Stephen Smith's Blog

Musings on Machine Learning…

Posts Tagged ‘ensemble averaging

Playing the Kaggle Two Sigma Challenge – Part 4

with 2 comments


The Kaggle Two Sigma Financial Modeling Challenge ran from December 1, 2016 through March 1, 2017. In previous blog posts I introduced the challenge, covered what I did in December then what I did in January. In this posting I’ll continue on with what I did in February. This consisted of refining my work from before, finding ways to refine the methods I was using and getting more done during the Kaggle VM runs.
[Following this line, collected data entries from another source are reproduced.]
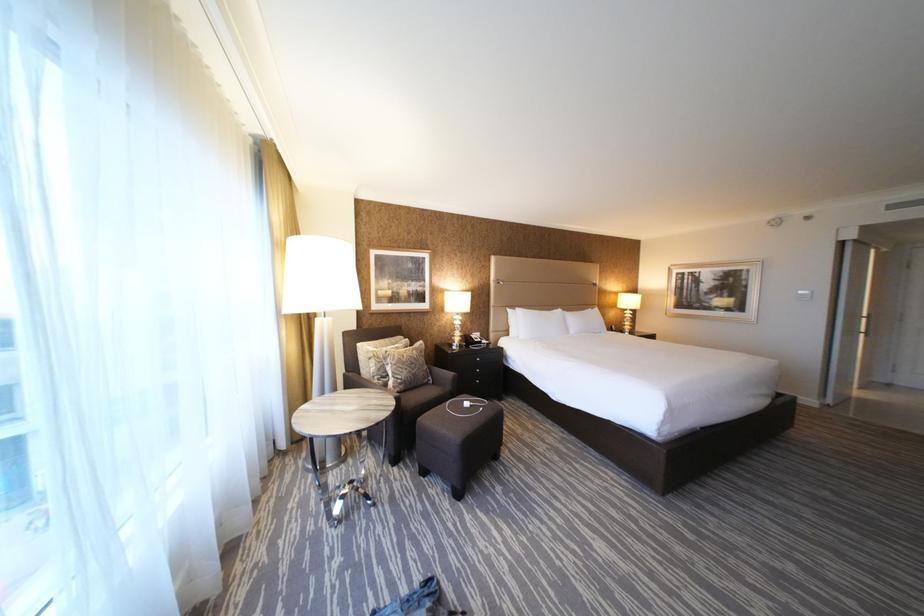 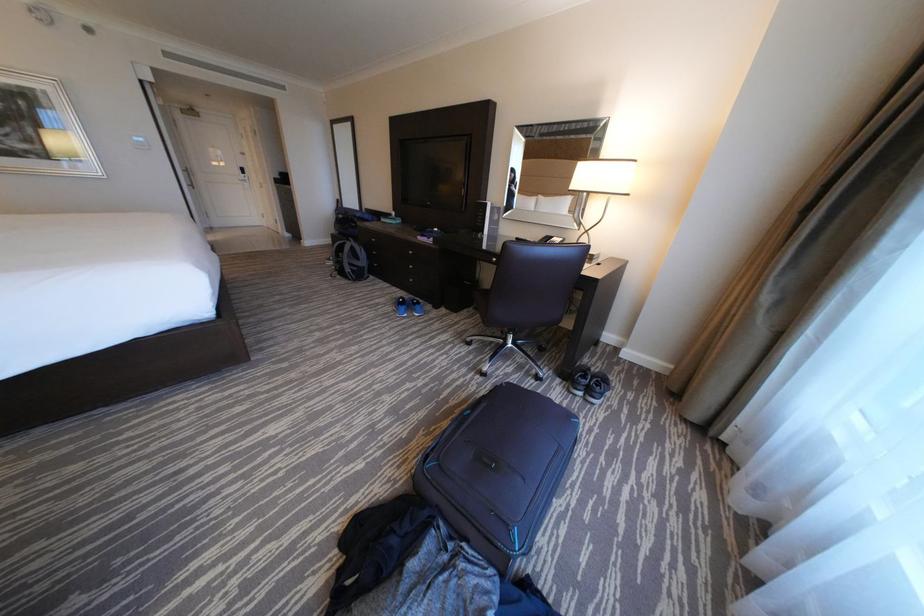 The first image is from the beginning of the video and the second image is from the end. How did the camera likely rotate when shooting the video?

The camera rotated toward right-down. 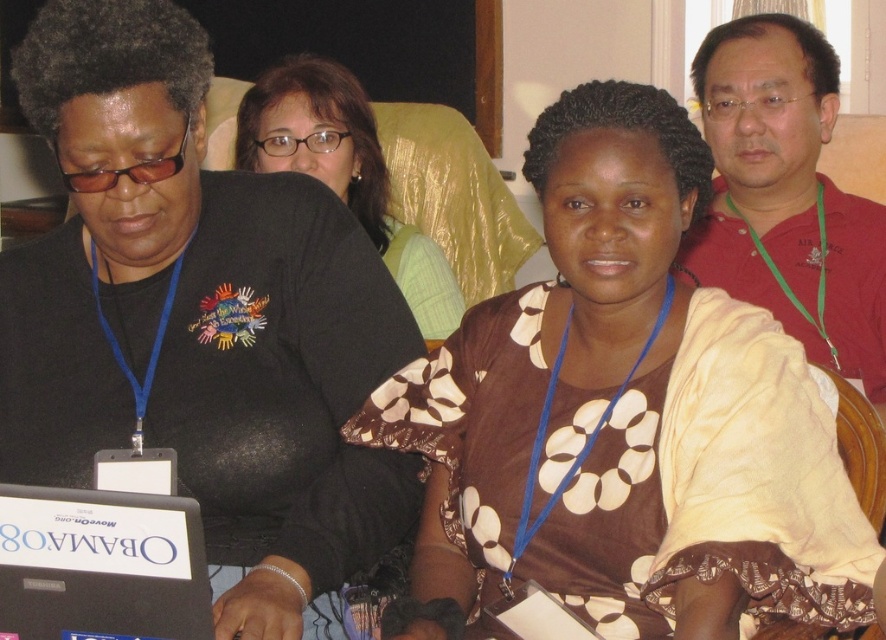 You are a photographer standing in front of the group. You want to take a photo of the brown dotted blouse at center and the red shirt at upper right. Which one will appear larger in your photo?

The brown dotted blouse at center will appear larger in the photo because it is closer to the viewer than the red shirt at upper right.

You are organizing a charity event and need to arrange two volunteers wearing the brown dotted blouse at center and brown textured blouse at center side by side. Based on their clothing, which volunteer should stand to the left to ensure there is enough space between them?

The volunteer wearing the brown dotted blouse at center should stand to the left since it might be wider than the brown textured blouse at center, allowing more space between them.

You are organizing a photo shoot and need to ensure that the brown dotted blouse at center and the black plastic laptop at lower left are both visible in the frame. Given their sizes, which object will require more horizontal space to fully capture in the photo?

The brown dotted blouse at center requires more horizontal space because its width surpasses that of the black plastic laptop at lower left. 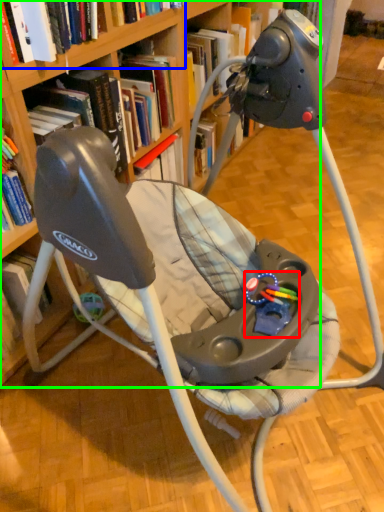 Question: Which is farther away from toy (highlighted by a red box)? book (highlighted by a blue box) or bookcase (highlighted by a green box)?

Choices:
 (A) book
 (B) bookcase

Answer: (A) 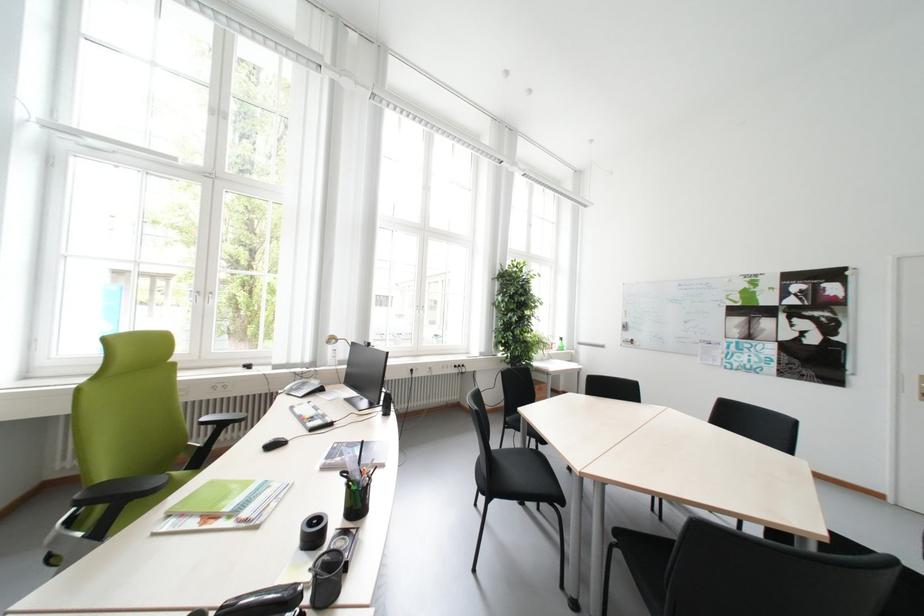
The source code for these articles is located here. The file is the code I used to train offline. You can see how I comment/uncomment code to try different things. The file shows how to use these results for 3 regression models and 1 random forest model. The offline file uses the datafile train.h5 which is obtained from the Kaggle competition, I can’t redistribute this, but you can get it from Kaggle by acknowledging the terms of use.

Training Offline

Usually training was the slowest part of running these solution. It was quite hard to setup a solution with ensemble averaging when you only had time to train one algorithm. Within the Kaggle community there are a number of people that religiously rely on gradient boosting for their solutions and gradient boosting has provided the key components in previous winning solutions. Unfortunately in this competition it was very hard to get gradient boosting to converge within the runtime provided. Some of the participants took to training gradient boosting offline locally on their computers and then taking the trained model and inserting it into the source code to run in the Kaggle VM. This was quite painful since the trained model is a binary Python object. So they pickled it to a string and then output the string as an ascii representation of the hex digits that they could cut and paste into the Kaggle source code. The problem here was that the Kaggle source file is limited to 1meg in size, so it limited the size of the model they could use. However a number of people got this to work.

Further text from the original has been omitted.